GST has the same meaning as in the A New Tax System (Goods and Services Tax) Act 1999 of the Commonwealth except that it includes notional GST of the kind for which payments may be made under section 5 of the Intergovernmental Agreement Implementation (GST) Act 2000 by a person who is a State entity within the meaning of that Act.
heritage building means a building that the Chief Commissioner is satisfied has heritage significance.
hire of goods has the meaning given by section 183.
hire purchase agreement has the meaning given by section 184 (2).
hiring charges has the meaning given by section 189.
home means a private dwelling and includes a private dwelling which is a company title dwelling and a farming property on which a private dwelling is erected.
instrument includes a written document and a written statement.

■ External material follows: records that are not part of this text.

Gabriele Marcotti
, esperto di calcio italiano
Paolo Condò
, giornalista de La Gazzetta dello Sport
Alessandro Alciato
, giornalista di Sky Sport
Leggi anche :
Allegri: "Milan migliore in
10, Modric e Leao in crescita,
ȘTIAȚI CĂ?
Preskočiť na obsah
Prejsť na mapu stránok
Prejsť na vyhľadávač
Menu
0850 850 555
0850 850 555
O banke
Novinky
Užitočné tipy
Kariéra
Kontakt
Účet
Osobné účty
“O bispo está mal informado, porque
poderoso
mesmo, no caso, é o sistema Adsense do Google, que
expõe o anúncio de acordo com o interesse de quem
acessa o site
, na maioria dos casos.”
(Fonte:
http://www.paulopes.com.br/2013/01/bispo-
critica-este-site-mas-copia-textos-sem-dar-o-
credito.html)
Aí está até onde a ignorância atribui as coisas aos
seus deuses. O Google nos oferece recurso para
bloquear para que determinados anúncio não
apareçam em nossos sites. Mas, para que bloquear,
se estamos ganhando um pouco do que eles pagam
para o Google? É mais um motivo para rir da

insurance includes assurance.
insurance intermediary means:
(a)  a person who arranges contracts of insurance in New South Wales:
(i)  for reward, or
(ii)  as an agent for a person carrying on a business of insurance, or
(b)  a financial services licensee (as defined in section 761A of the Corporations Act 2001 of the Commonwealth) whose licence covers arranging contracts of insurance as an agent for a person carrying on a business of insurance, or
(c)  a regulated principal (as defined in section 1430 of the Corporations Act 2001 of the Commonwealth) when carrying on business as an insurance broker as authorised by Subdivision D of Division 1 of Part 10.2 of that Act.
insurer has the meaning given by section 247.

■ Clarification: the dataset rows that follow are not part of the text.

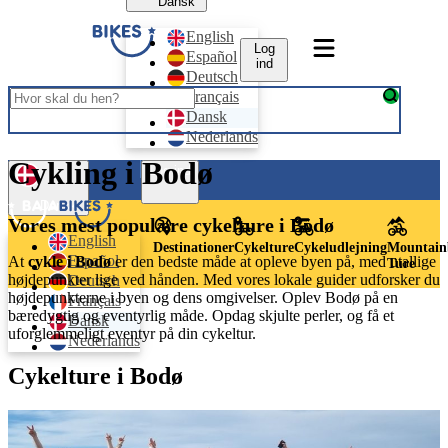
Dansk
English
Log
Español
ind
Deutsch
Français
Dansk
Nederlands
Cykling i Bodø
Log ind
Dansk
Vores mest populære cykelture i Bodø
English
Destinationer
Cykelture
Cykeludlejning
Mountain
Español
At
cykle i Bodø
er den bedste måde at opleve byen på, med utallige
Ture
højdepunkter lige ved hånden. Med vores lokale guider udforsker du
Deutsch
højdepunkterne i byen og dens omgivelser. Oplev Bodø på en
Français
bæredygtig og eventyrlig måde. Opdag skjulte perler, og få et
Dansk
uforglemmeligt eventyr på din cykeltur.
Nederlands
Cykelture i Bodø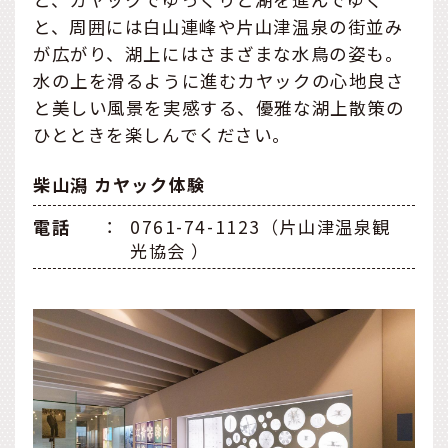
と、周囲には白山連峰や片山津温泉の街並み
が広がり、湖上にはさまざまな水鳥の姿も。
水の上を滑るように進むカヤックの心地良さ
と美しい風景を実感する、優雅な湖上散策の
ひとときを楽しんでください。
柴山潟 カヤック体験
電話
：
0761-74-1123（片山津温泉観
光協会 ）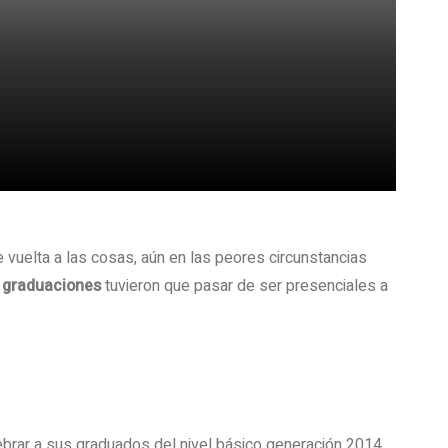
uelta a las cosas, aún en las peores circunstancias
 graduaciones
tuvieron que pasar de ser presenciales a
rar a sus graduados del nivel básico generación 2014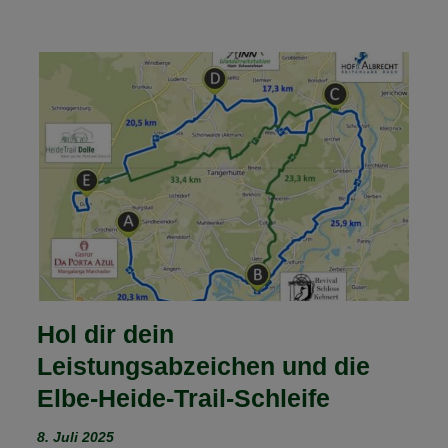
Hol dir dein
Leistungsabzeichen und die
Elbe-Heide-Trail-Schleife
8. Juli 2025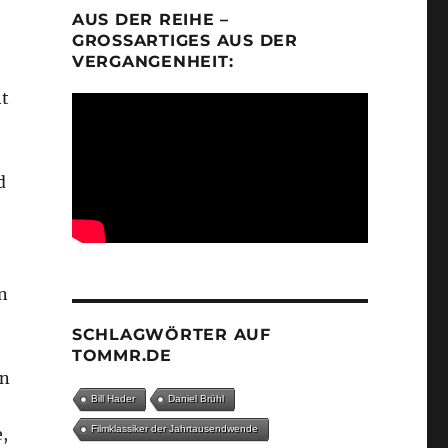
AUS DER REIHE –
GROSSARTIGES AUS DER V
ERGANGENHEIT:
ht
d
n
SCHLAGWÖRTER AUF
TOMMR.DE
in
Bill Hader
Daniel Brühl
Filmklassiker der Jahrtausendwende
,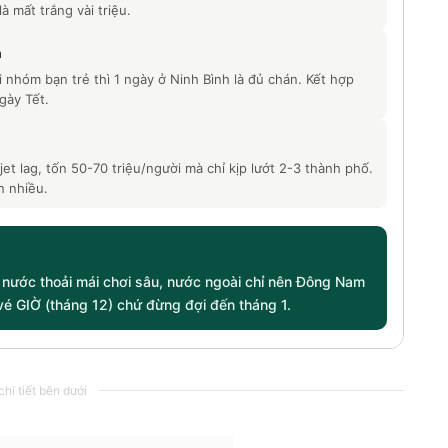
à mất trắng vài triệu.
m
 nhóm bạn trẻ thì 1 ngày ở Ninh Bình là đủ chán. Kết hợp
gày Tết.
jet lag, tốn 50-70 triệu/người mà chỉ kịp lướt 2-3 thành phố.
n nhiều.
 nước thoải mái chơi sâu, nước ngoài chỉ nên Đông Nam
vé GIỜ (tháng 12) chứ đừng đợi đến tháng 1.
hi tiết bên dưới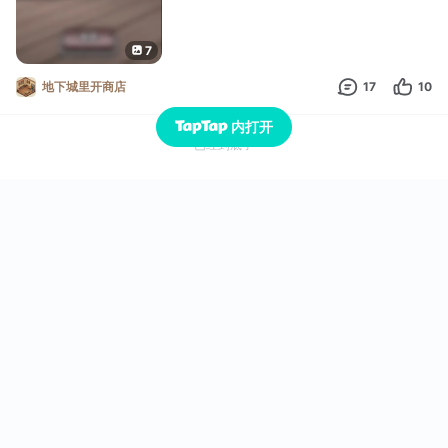
7
地下城里开商店
17
10
内打开
已经到底了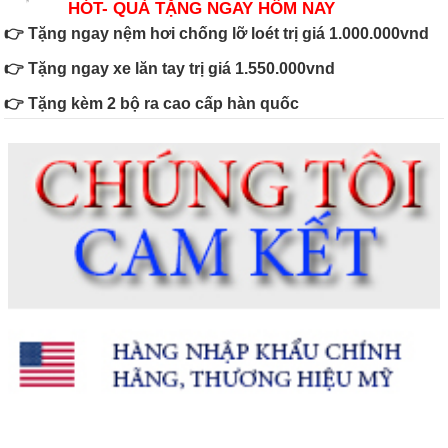
HÓT- QUÀ TẶNG NGAY HÔM NAY
👉 Tặng ngay nệm hơi chống lỡ loét trị giá 1.000.000vnd
👉 Tặng ngay xe lăn tay trị giá 1.550.000vnd
👉 Tặng kèm 2 bộ ra cao cấp hàn quốc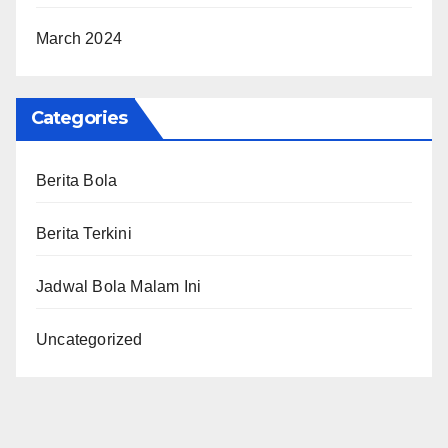
March 2024
Categories
Berita Bola
Berita Terkini
Jadwal Bola Malam Ini
Uncategorized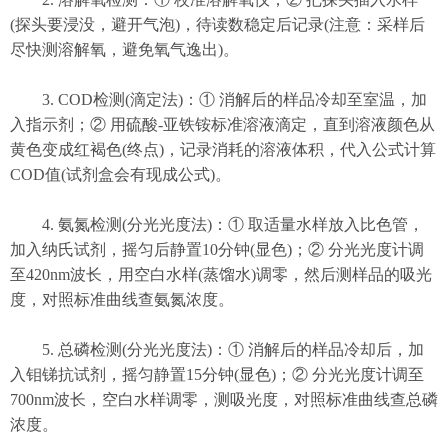
(探头要浸没，避开气泡)，待读数稳定后记录(注意：采样后
尽快测溶解氧，避免氧气逸出)。
3. COD检测(滴定法)：① 消解后的样品冷却至室温，加
入指示剂；② 用硫酸-亚铁铵标准溶液滴定，直到溶液颜色从
黄色变成红褐色(终点)，记录消耗的溶液体积，代入公式计算
COD值(试剂盒会有现成公式)。
4. 氨氮检测(分光光度法)：① 取适量水样放入比色管，
加入纳氏试剂，摇匀后静置10分钟(显色)；② 分光光度计调
至420nm波长，用空白水样(蒸馏水)调零，然后测样品的吸光
度，对照标准曲线查氨氮浓度。
5. 总磷检测(分光光度法)：① 消解后的样品冷却后，加
入钼锑抗试剂，摇匀静置15分钟(显色)；② 分光光度计调至
700nm波长，空白水样调零，测吸光度，对照标准曲线查总磷
浓度。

intellectual property means:
(a)  a business name, trading name, domain name, trade mark, industrial design, patent, registered design or copyright, or
(b)  a right, whether or not under a franchise arrangement, to use or exploit:
(i)  a business name, trading name, domain name, trade mark or industrial design, or
(ii)  a thing, system or process that is the subject of a patent, registered design or copyright (or an adaptation or modification of such a thing, system or process).

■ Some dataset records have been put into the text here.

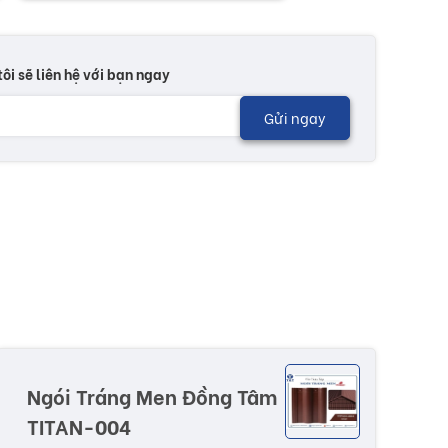
tôi sẽ liên hệ với bạn ngay
Gửi ngay
Ngói Tráng Men Đồng Tâm
TITAN-004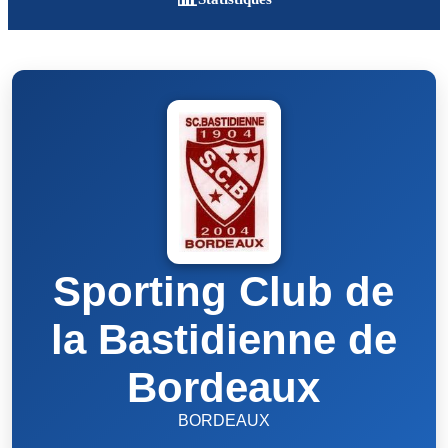
Sporting Club de
la Bastidienne de
Bordeaux
BORDEAUX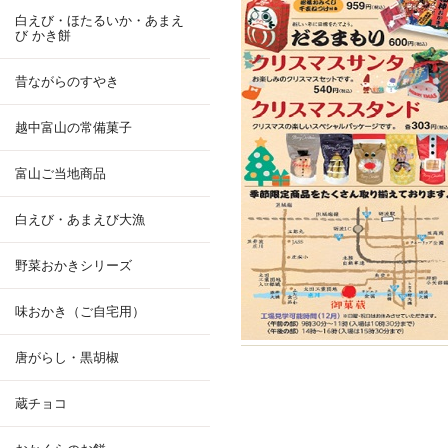
白えび・ほたるいか・あまえ
び かき餅
昔ながらのすやき
越中富山の常備菓子
富山ご当地商品
白えび・あまえび大漁
野菜おかきシリーズ
味おかき（ご自宅用）
唐がらし・黒胡椒
蔵チョコ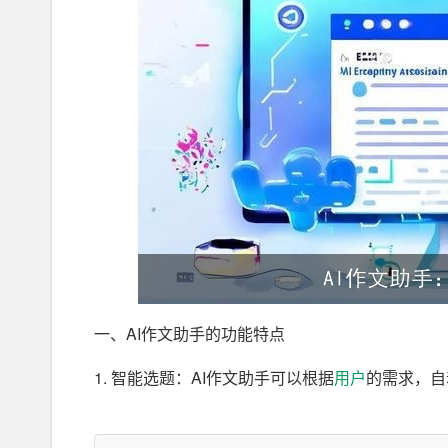
一、AI作文助手的功能特点
1. 智能选题：AI作文助手可以根据
用户
的需求，自
2. 素材库：AI作文助手拥有庞大的素材库，包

interest includes an estate or proprietary right.
land includes a stratum.
land-related property has the meaning given by section 149.
land use entitlement means an entitlement to occupy land within New South Wales conferred through an ownership of shares in a company or an ownership of units in a unit trust scheme, or a combination of a shareholding or ownership of units together with a lease or licence.
land used for primary production means land used primarily for:
(a)  the cultivation of the land for the purpose of selling the produce of the cultivation, or
(b)  the maintenance of animals or poultry on the land for the purpose of selling them or their natural increase or bodily produce, or
(c)  the keeping of bees on the land for the purpose of selling their honey, or
(d)  a commercial plant nursery, but not including a nursery at which the principal cultivation is the maintenance of plants pending their sale to the general public, or
(e)  the propagation for sale of mushrooms, orchids or flowers.
lease has the meaning given by section 164A.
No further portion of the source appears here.